Before the Karnataka election, the Congress and JD(S) missed the message of Vadgam and Gorakhpur. Post-poll, they have grasped it adroitly. But in what has transpired in Karnataka, there is something beyond intelligen­ce, beyond adroitness. And that is the subordinat­ion of egos. The Congress has not been celebrated for egolessnes­s. The JD(S) has not been known to acknowledg­e another’s political superiorit­y in Karnataka. Their respective results pared down their respective egos. And this is where two national personalit­ies come in — Sonia Gandhi and HD Deve Gowda. The former Congress President who could have become Prime Minister of India on at least two occasions, and the former Prime Minister of India have a sense of India beyond state assemblies. They also have an idea of the arithmetic of elections in India. They know where the future of India lies with a supremacis­t party in power at the Centre and in several states. There can be no doubt that their advice to their sons and legatees would have been: ‘We should have done it pre-poll but let us at least get together now, not just for Karnataka but that of the 2019 elections.’ And the sons, with wisdom and intelligen­ce and the courage of ego-eliminatio­n, listened.
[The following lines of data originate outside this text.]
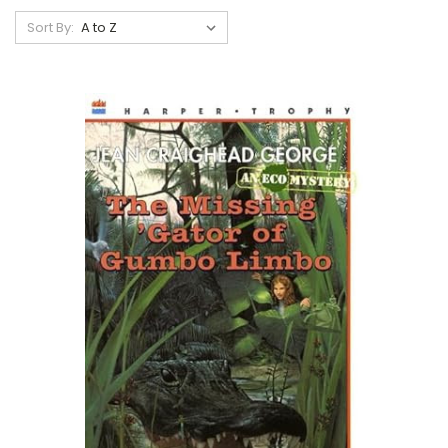
Sort By: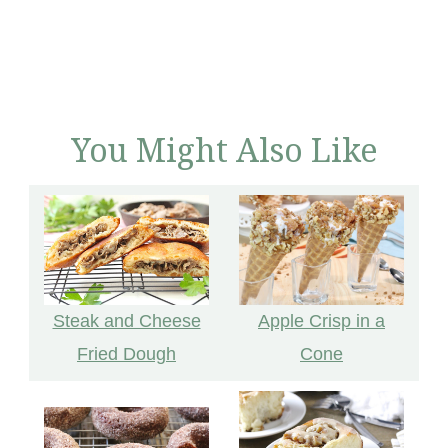
You Might Also Like
Apple Crisp in a
Steak and Cheese
Cone
Fried Dough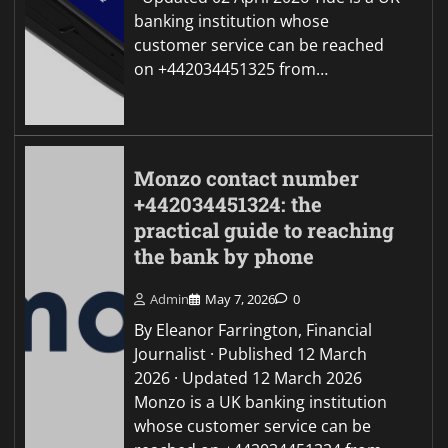
banking institution whose
customer service can be reached
on +442034451325 from…
Monzo contact number
+442034451324: the
practical guide to reaching
the bank by phone
Admin
May 7, 2026
0
By Eleanor Farrington, Financial
Journalist · Published 12 March
2026 · Updated 12 March 2026
Monzo is a UK banking institution
whose customer service can be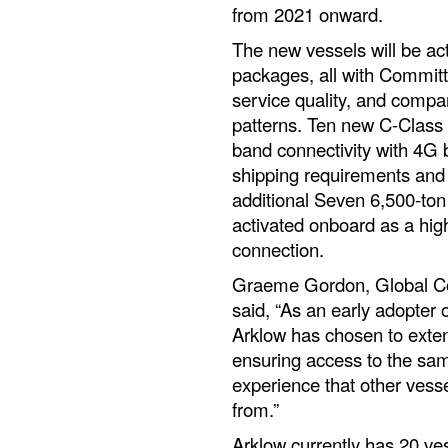
from 2021 onward.
The new vessels will be ac
packages, all with Committ
service quality, and compani
patterns. Ten new C-Class v
band connectivity with 4G 
shipping requirements and 
additional Seven 6,500-ton 
activated onboard as a hi
connection.
Graeme Gordon, Global Co
said, “As an early adopter 
Arklow has chosen to exten
ensuring access to the sam
experience that other vesse
from.”
Arklow currently has 20 v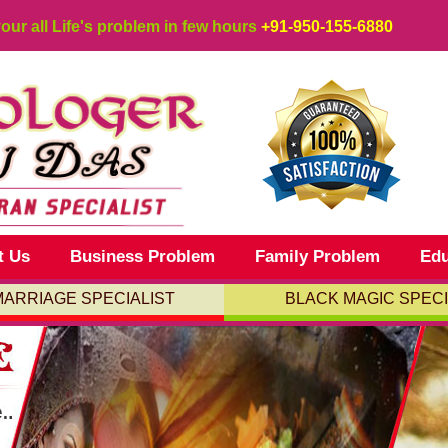
your all Life's problem in few hours
+91-950-155-6880
t Us
Business Problem
Family Problem
Edu
MARRIAGE SPECIALIST
BLACK MAGIC SPECI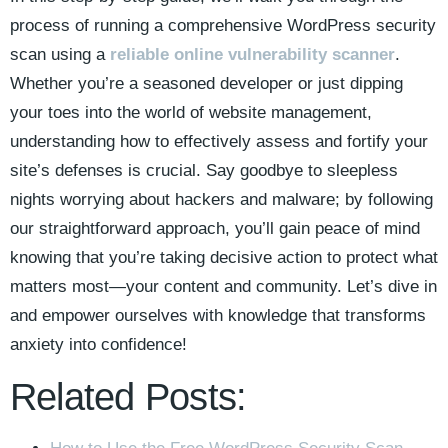
process of running a comprehensive WordPress security
scan using a
reliable online vulnerability scanner
.
Whether you’re a seasoned developer or just dipping
your toes into the world of website management,
understanding how to effectively assess and fortify your
site’s defenses is crucial. Say goodbye to sleepless
nights worrying about hackers and malware; by following
our straightforward approach, you’ll gain peace of mind
knowing that you’re taking decisive action to protect what
matters most—your content and community. Let’s dive in
and empower ourselves with knowledge that transforms
anxiety into confidence!
Related Posts: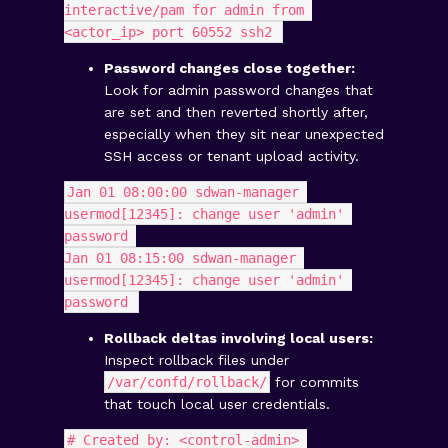
interactive/pam for admin from 
<actor_ip> port 60552 ssh2 
Password changes close together:
Look for admin password changes that
are set and then reverted shortly after,
especially when they sit near unexpected
SSH access or tenant upload activity.
Jan 01 08:00:00 sdwan-manager 
usermod[12345]: change user 'admin' 
password 
Jan 01 08:15:00 sdwan-manager 
usermod[12345]: change user 'admin' 
password 
Rollback deltas involving local users:
Inspect rollback files under
/var/confd/rollback/
for commits
that touch local user credentials.
# Created by: <control-admin> 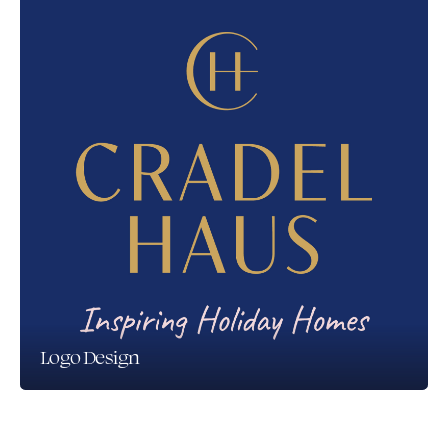
Logo Design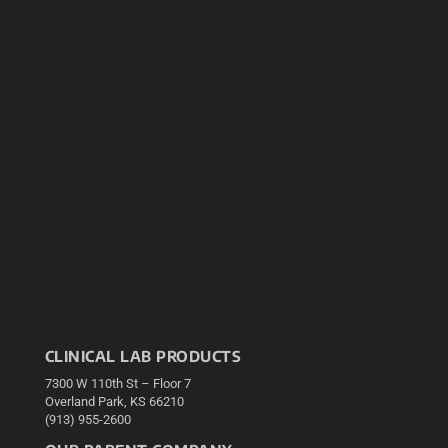
CLINICAL LAB PRODUCTS
7300 W 110th St – Floor 7
Overland Park, KS 66210
(913) 955-2600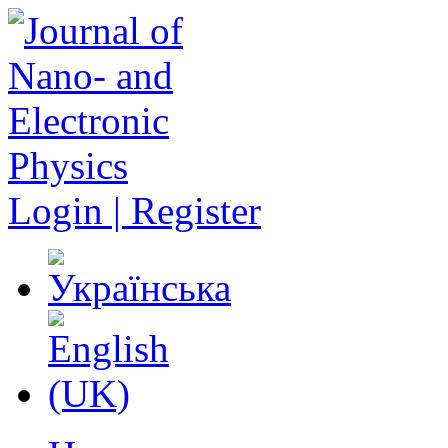
Login | Register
The pursuit of political power, of electoral success, does not lend itself to the eliminatio­n of ego. Rather, it feeds and feeds on the ego. Rahul Gandhi’s example in Karnataka is, therefore, atypical in politics. It is certainly different. The coming electoral tests require just that touch of difference. If he shows the same egolessnes­s, logolessne­ss, selflessne­ss, then the 2018 mascot in Bengaluru could well impact on the 2019 mandate in India.